Patient Management and Practical Recommendations
Pre-treatment Tests
- UGT1A1 Genotyping: Patients with Gilbert’s Syndrome or UGT1A128 polymorphism metabolize Irinotecan slowly and are at high risk for severe neutropenia and diarrhea. Reduced starting doses are recommended for homozygous carriers.
- DPD Deficiency Testing: To rule out Dihydropyrimidine Dehydrogenase deficiency (risk for Capecitabine toxicity).
- Complete Blood Count (CBC) & Liver Function Panel: Essential before every cycle.

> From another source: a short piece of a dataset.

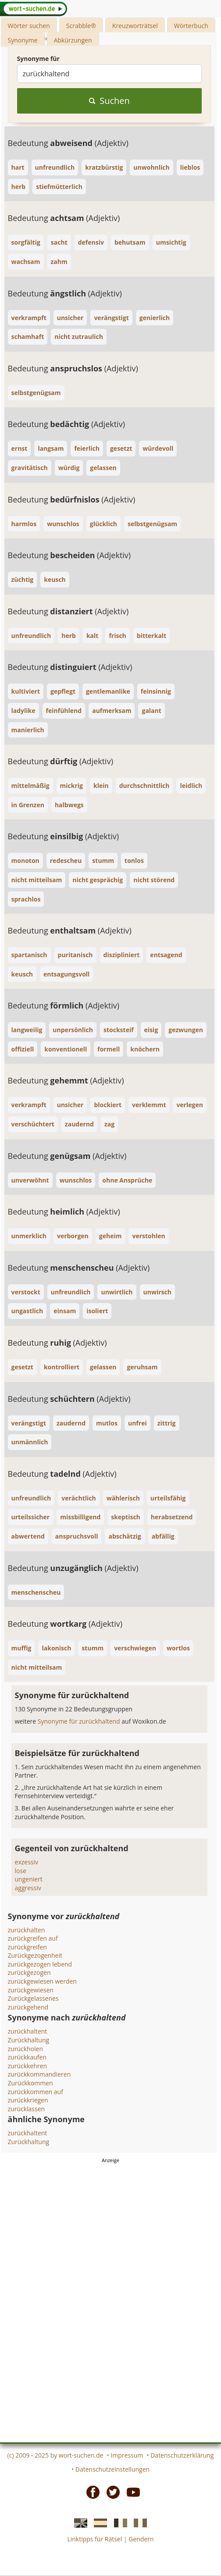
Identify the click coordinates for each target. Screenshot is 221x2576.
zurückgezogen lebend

Precautions During Treatment
- Diarrhea Preparedness: Patients must have Loperamide available at home before starting the first infusion.
- Drug Interactions: Avoid St. John’s Wort and Ketoconazole, as they significantly alter the metabolism of Irinotecan.
- Grapefruit Juice: Avoid consumption as it affects the CYP3A4 enzyme involved in drug metabolism.
Do’s and Don’ts List
- DO take Capecitabine with food to reduce nausea and improve absorption.
- DO report a temperature >100.4°F (38°C) immediately; this is a medical emergency.
- DON’T take the missed dose of Capecitabine if it is almost time for the next one.
- DON’T use heating pads on hands or feet if Hand-Foot Syndrome develops; keep them cool.
Legal Disclaimer
The information provided in this guide is for educational and informational purposes only and is intended for international patients and healthcare professionals. It does not constitute medical advice, diagnosis, or treatment. XELIRI (Capecitabine/Irinotecan) consists of prescription medications; use must be determined by a qualified oncologist based on individual patient history and genetic profiling. Dosing, protocols, and approval status may vary by country and regulatory jurisdiction. Always consult with a healthcare provider regarding specific medical conditions and treatment options.